The Journal of the American Medical Association Network Open has found that the COVID-19 pandemic tripled the rate of depression in U.S. adults, causing more adults to seek mental health help. That increase has led to professional burnout for a number of counselors in the Chicagoland area.
Licensed Clinical Professional Counselor Lauren Breit describes therapist burnout as “compassion fatigue.”
“With counselors … we kind of care and care and care. And then we break it for ourselves,” Breit said.
Breit, who opened Three Raven Counseling in Chicago last March, says she notices this compassion fatigue in herself when she starts taking things her clients say personally or when she starts zoning out during their sessions.
Normally, therapists can separate their patients’ anxieties and experiences from their own, which helps alleviate any burnout symptoms.
But in November, the American Psychological Association surveyed nearly 1,800 psychologists. It found that “41% said that they felt burned out” and “30% said that they have not been able to meet the demand for treatment from their patients.”
With everyone going through the same events of lockdown and quarantine, therapist Blythe Smith says, it can be easy for counselors to forget their role.
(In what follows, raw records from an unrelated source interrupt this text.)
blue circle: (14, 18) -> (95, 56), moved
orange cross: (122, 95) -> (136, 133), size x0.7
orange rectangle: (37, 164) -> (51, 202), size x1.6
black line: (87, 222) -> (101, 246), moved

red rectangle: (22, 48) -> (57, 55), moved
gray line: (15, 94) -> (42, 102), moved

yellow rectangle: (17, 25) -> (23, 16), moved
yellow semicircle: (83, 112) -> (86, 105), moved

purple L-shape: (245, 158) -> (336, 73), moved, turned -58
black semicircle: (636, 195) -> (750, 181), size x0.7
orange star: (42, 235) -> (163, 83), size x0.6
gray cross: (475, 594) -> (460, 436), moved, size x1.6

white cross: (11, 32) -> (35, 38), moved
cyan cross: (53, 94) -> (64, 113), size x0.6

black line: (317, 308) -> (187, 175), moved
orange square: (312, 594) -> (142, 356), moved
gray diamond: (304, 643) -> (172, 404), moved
“Virtually every client I talk to has, at this point, a lot of anger and frustration about the pandemic and the restraints it’s made on their life,” said Smith “So I think it’s hard to hear it and make sure that we keep our boundary up so that we’re not fusing with the client.”
Smith, who shares a practice with her daughter in Orland Park, first noticed she may be experiencing burnout about a month ago.
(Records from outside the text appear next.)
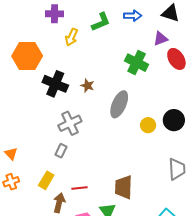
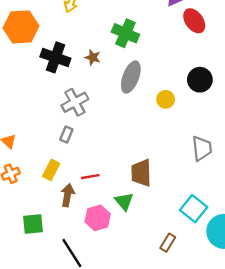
green cross: (137, 63) -> (125, 33), moved
black circle: (174, 120) -> (200, 80), moved

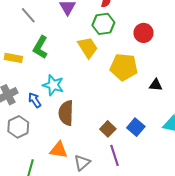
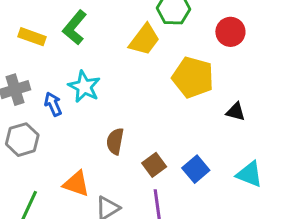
yellow trapezoid: (88, 48) -> (144, 40), turned 60
brown semicircle: (66, 113) -> (115, 141), moved, size x0.7

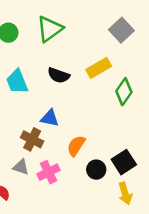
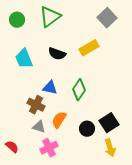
green diamond: (124, 92) -> (79, 90), moved
orange semicircle: (76, 146) -> (59, 120), moved
gray triangle: (21, 167) -> (39, 127), moved
pink cross: (48, 172) -> (49, 148), moved

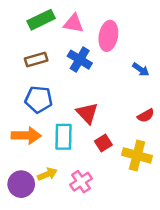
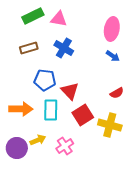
pink ellipse: (108, 36) -> (112, 29), moved
blue pentagon: (39, 99) -> (45, 80), moved
red square: (103, 143) -> (83, 115), size x1.5

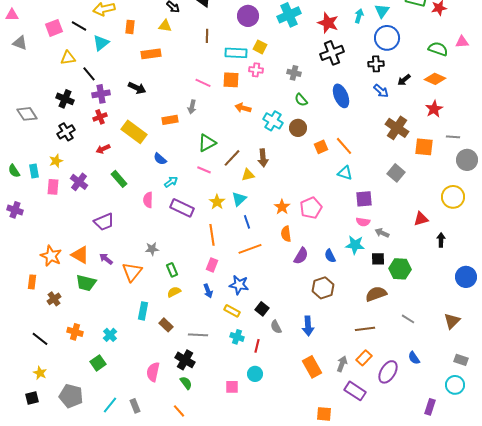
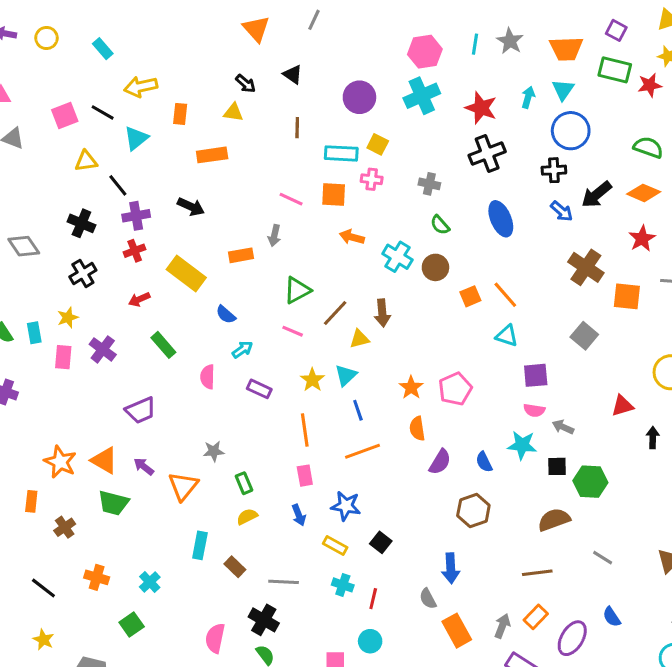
black arrow: (404, 80) -> (597, 194), size x1.5
purple rectangle: (182, 208) -> (259, 389), size x0.7
pink rectangle: (212, 265) -> (305, 476), turned -32
gray semicircle: (276, 327) -> (428, 599), moved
Like many, Smith hasn’t been able to see her adult children or extended family in months. She saw people in her field die from COVID. And every day, Smith went to work to hear others tell her about the same thing she was dealing with.
“I remember the thought occurred to me during the middle of a session, ‘I can’t hear one more bad thing,’” said Smith.
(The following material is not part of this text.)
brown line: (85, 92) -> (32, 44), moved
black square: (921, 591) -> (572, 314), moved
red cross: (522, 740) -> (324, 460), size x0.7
That was the moment Smith knew she needed to take a step back and start seeing her own therapist. She said self-care is vital for counselors during this time — and yes, therapists do see therapists.
“We’re trying to take care of ourselves at this point so that we can be healthy for other people,” Smith explained. “But I think the other piece is, there might be a little bit more frequent breaks in our ability to be available. And part of it is just good self-care.”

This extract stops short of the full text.